::: Records provided

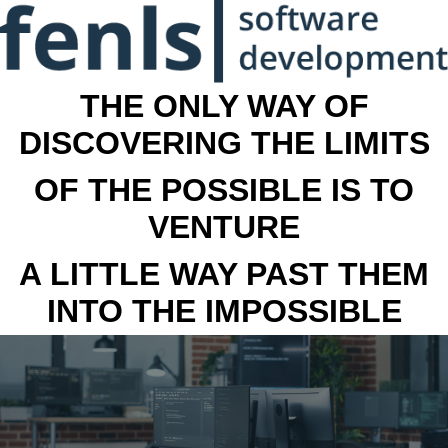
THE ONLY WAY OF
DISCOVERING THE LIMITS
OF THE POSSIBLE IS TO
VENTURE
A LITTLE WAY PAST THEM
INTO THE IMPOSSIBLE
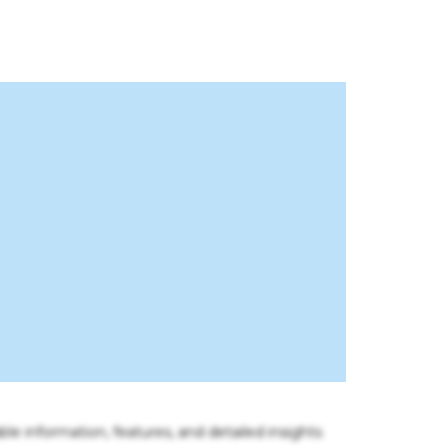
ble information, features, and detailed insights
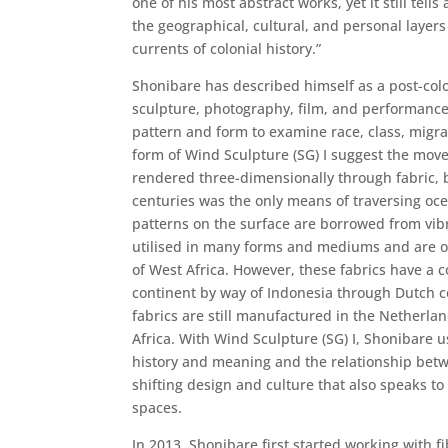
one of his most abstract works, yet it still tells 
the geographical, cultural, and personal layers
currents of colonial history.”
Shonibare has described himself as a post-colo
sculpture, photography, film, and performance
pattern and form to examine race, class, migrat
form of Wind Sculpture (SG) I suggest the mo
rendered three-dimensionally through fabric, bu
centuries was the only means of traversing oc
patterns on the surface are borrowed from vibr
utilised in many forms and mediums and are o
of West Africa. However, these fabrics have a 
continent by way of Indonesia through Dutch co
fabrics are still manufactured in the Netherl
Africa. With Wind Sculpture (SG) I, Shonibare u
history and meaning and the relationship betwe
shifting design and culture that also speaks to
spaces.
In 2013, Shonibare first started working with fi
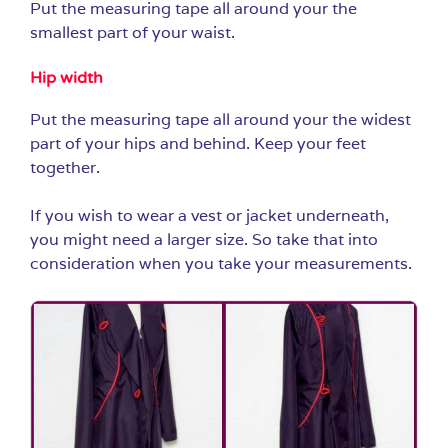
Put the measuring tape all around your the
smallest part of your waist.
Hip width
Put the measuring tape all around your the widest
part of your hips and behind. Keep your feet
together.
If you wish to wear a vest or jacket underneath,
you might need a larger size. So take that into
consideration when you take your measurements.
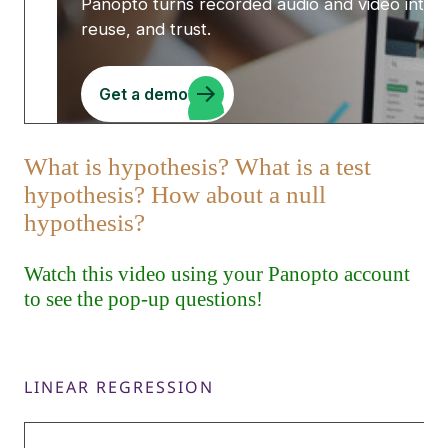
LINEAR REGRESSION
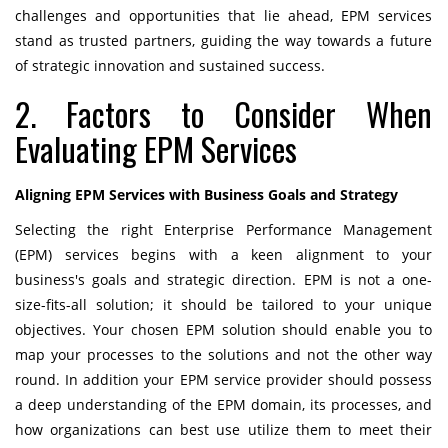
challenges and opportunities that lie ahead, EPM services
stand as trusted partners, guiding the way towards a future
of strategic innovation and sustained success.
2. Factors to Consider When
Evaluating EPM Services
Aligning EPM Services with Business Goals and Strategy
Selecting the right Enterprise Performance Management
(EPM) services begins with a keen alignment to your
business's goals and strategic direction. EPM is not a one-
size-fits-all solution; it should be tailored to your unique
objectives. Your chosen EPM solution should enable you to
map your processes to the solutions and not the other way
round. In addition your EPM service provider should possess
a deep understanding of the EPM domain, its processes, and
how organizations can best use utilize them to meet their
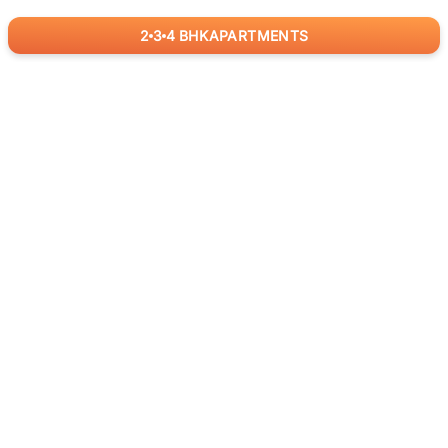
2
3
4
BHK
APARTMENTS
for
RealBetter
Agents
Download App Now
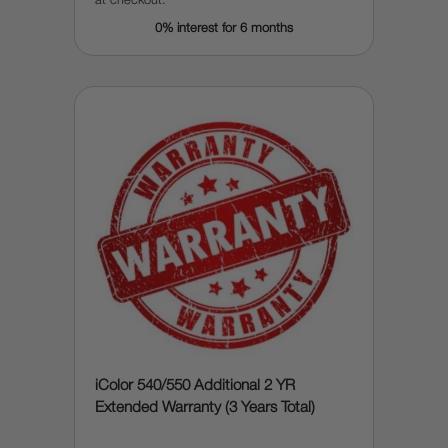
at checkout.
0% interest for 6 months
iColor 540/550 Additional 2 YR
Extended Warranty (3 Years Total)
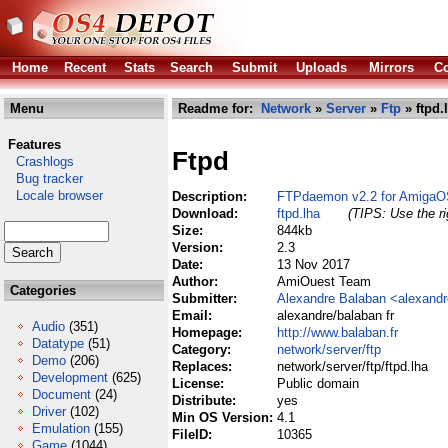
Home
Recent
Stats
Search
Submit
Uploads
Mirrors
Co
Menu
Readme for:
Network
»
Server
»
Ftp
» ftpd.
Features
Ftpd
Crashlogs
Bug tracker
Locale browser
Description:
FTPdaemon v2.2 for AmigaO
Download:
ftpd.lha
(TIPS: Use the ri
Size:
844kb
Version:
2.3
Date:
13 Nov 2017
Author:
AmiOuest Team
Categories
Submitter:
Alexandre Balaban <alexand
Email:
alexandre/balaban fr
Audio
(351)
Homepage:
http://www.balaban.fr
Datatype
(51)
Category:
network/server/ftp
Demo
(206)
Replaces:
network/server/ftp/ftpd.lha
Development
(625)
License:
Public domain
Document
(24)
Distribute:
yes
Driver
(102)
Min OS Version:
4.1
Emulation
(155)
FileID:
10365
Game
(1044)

::::::

— Your assignment —
The answer must consist of every line from the entries above that contains "Shonibare".

— Task solution —
Shonibare has described himself as a post-colo
Africa. With Wind Sculpture (SG) I, Shonibare u
In 2013, Shonibare first started working with fi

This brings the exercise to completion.